While partial relief has been granted to Muslim and Christian families to bury their loved ones, albeit at a designated site in remote village in the Eastern Province, a number of draconian measures and pronouncements that seriously violate the basic human rights of the community followed this partial relief.
On the same day that the Government allowed burials, an administrative announcement was made by the Deputy Director General of Customs that any Islamic religious books brought into the country should be released only on the approval of the Ministry of Defence, thereby ostracising an entire religion and a community.
Soon after, the country’s Minister for Public Security made a public announcement that the burqa, a full face covering dress worn by a few Muslim women, would be banned based on controversial premise of being a national security threat, adding that laws will also be brought to ban over 1,000 ‘unregistered’ madrasas or Islamic schools.

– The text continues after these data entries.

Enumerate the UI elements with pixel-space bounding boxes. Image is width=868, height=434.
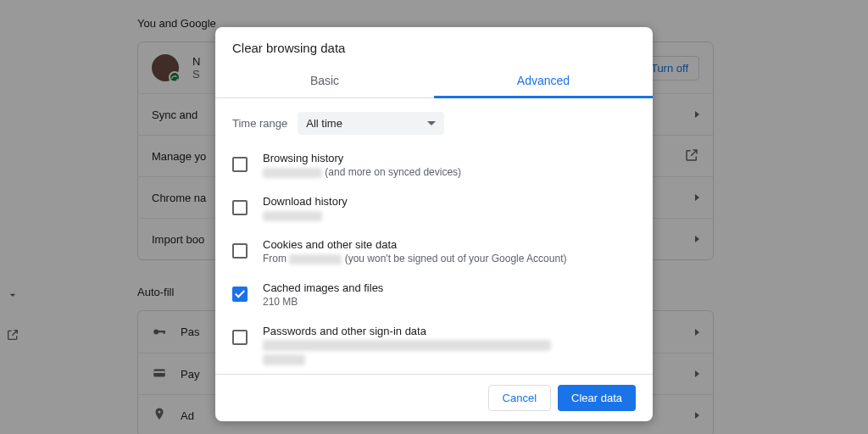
time-range-label: Time range [232, 117, 287, 130]
dialog-tabs: Basic Advanced [215, 65, 653, 98]
option-download-history: Download history [232, 186, 636, 230]
checkbox-cached-images[interactable] [232, 287, 248, 302]
option-title: Cached images and files [263, 281, 636, 294]
option-subtitle [263, 209, 636, 221]
checkbox-cookies[interactable] [232, 243, 248, 259]
checkbox-browsing-history[interactable] [232, 157, 248, 172]
option-subtitle: (and more on synced devices) [263, 166, 636, 178]
cancel-button[interactable]: Cancel [488, 385, 551, 411]
option-title: Browsing history [263, 152, 636, 164]
option-subtitle [263, 339, 636, 365]
redacted-text [289, 254, 342, 264]
redacted-text [263, 211, 322, 221]
clear-data-button[interactable]: Clear data [558, 385, 636, 411]
time-range-select[interactable]: All time [298, 112, 444, 135]
option-subtitle: 210 MB [263, 296, 636, 308]
dialog-footer: Cancel Clear data [215, 374, 653, 421]
option-cached-images: Cached images and files 210 MB [232, 273, 636, 316]
option-cookies: Cookies and other site data From (you wo… [232, 230, 636, 273]
checkbox-download-history[interactable] [232, 200, 248, 215]
option-browsing-history: Browsing history (and more on synced dev… [232, 143, 636, 186]
tab-basic[interactable]: Basic [215, 65, 434, 97]
redacted-text [263, 354, 305, 365]
dialog-title: Clear browsing data [215, 27, 653, 65]
option-subtitle: From (you won't be signed out of your Go… [263, 253, 636, 264]
tab-advanced[interactable]: Advanced [434, 65, 653, 98]
option-passwords: Passwords and other sign-in data [232, 316, 636, 374]
time-range-value: All time [306, 117, 342, 130]
option-title: Cookies and other site data [263, 238, 636, 251]
option-title: Passwords and other sign-in data [263, 325, 636, 337]
redacted-text [263, 168, 322, 178]
option-title: Download history [263, 195, 636, 208]
time-range-row: Time range All time [215, 98, 653, 138]
redacted-text [263, 340, 551, 351]
checkbox-passwords[interactable] [232, 330, 248, 345]
options-list: Browsing history (and more on synced dev… [215, 138, 653, 374]
clear-browsing-data-dialog: Clear browsing data Basic Advanced Time … [215, 27, 653, 421]
chevron-down-icon [427, 121, 436, 125]
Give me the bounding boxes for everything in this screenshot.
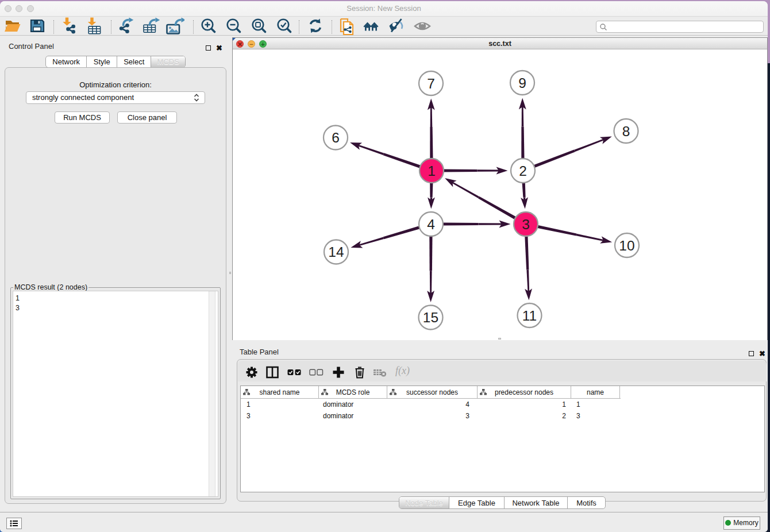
svg-text:14: 14 — [328, 244, 344, 260]
svg-text:2: 2 — [519, 163, 527, 179]
svg-text:3: 3 — [522, 217, 530, 232]
svg-text:7: 7 — [427, 76, 435, 91]
svg-text:11: 11 — [522, 308, 537, 323]
svg-text:9: 9 — [518, 75, 526, 91]
svg-text:10: 10 — [619, 238, 634, 253]
svg-text:4: 4 — [427, 217, 435, 232]
svg-text:15: 15 — [423, 310, 438, 325]
svg-text:6: 6 — [332, 130, 340, 145]
svg-text:8: 8 — [622, 124, 630, 139]
svg-text:1: 1 — [428, 163, 436, 179]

To make things worse, President Gotabaya Rajapaksa then issued a Gazette notification on 12 March, giving powers to the military, police or “or to any public officer or any other person or body of persons authorized by the President” to arrest individuals they perceive as holding ‘extremist religious ideology’ and send them to so called ‘de-radicalisation centres’ without any legal process.
It then arrested a high profile Islamic scholar known for his moderate views under the pretext that he was ‘promoting Wahabism’ a term that has no legal definition in the country’s laws. It is ironical to note that the same person was detained for several months in 2019 and then released without charges as the authorities could not find any evidence against him.
Meanwhile, 16 March saw the arrest of a senior Muslim political leader and an outspoken critic of the government. This is while well-known human rights lawyer Hejaaz Hizbullah and many others remain in custody.
Drumming up anti-Muslim sentiments has unfortunately become the norm, purportedly under the ‘One-Country-One-Law’ slogan, using stigmatisation as a state policy, with the support of some pro-Government media. Right now the Government appears to be adopting delaying tactics in implementing its announced draconian measures, with the country facing a stern test at the UN Human Rights Council, and finding itself in a vulnerable spot.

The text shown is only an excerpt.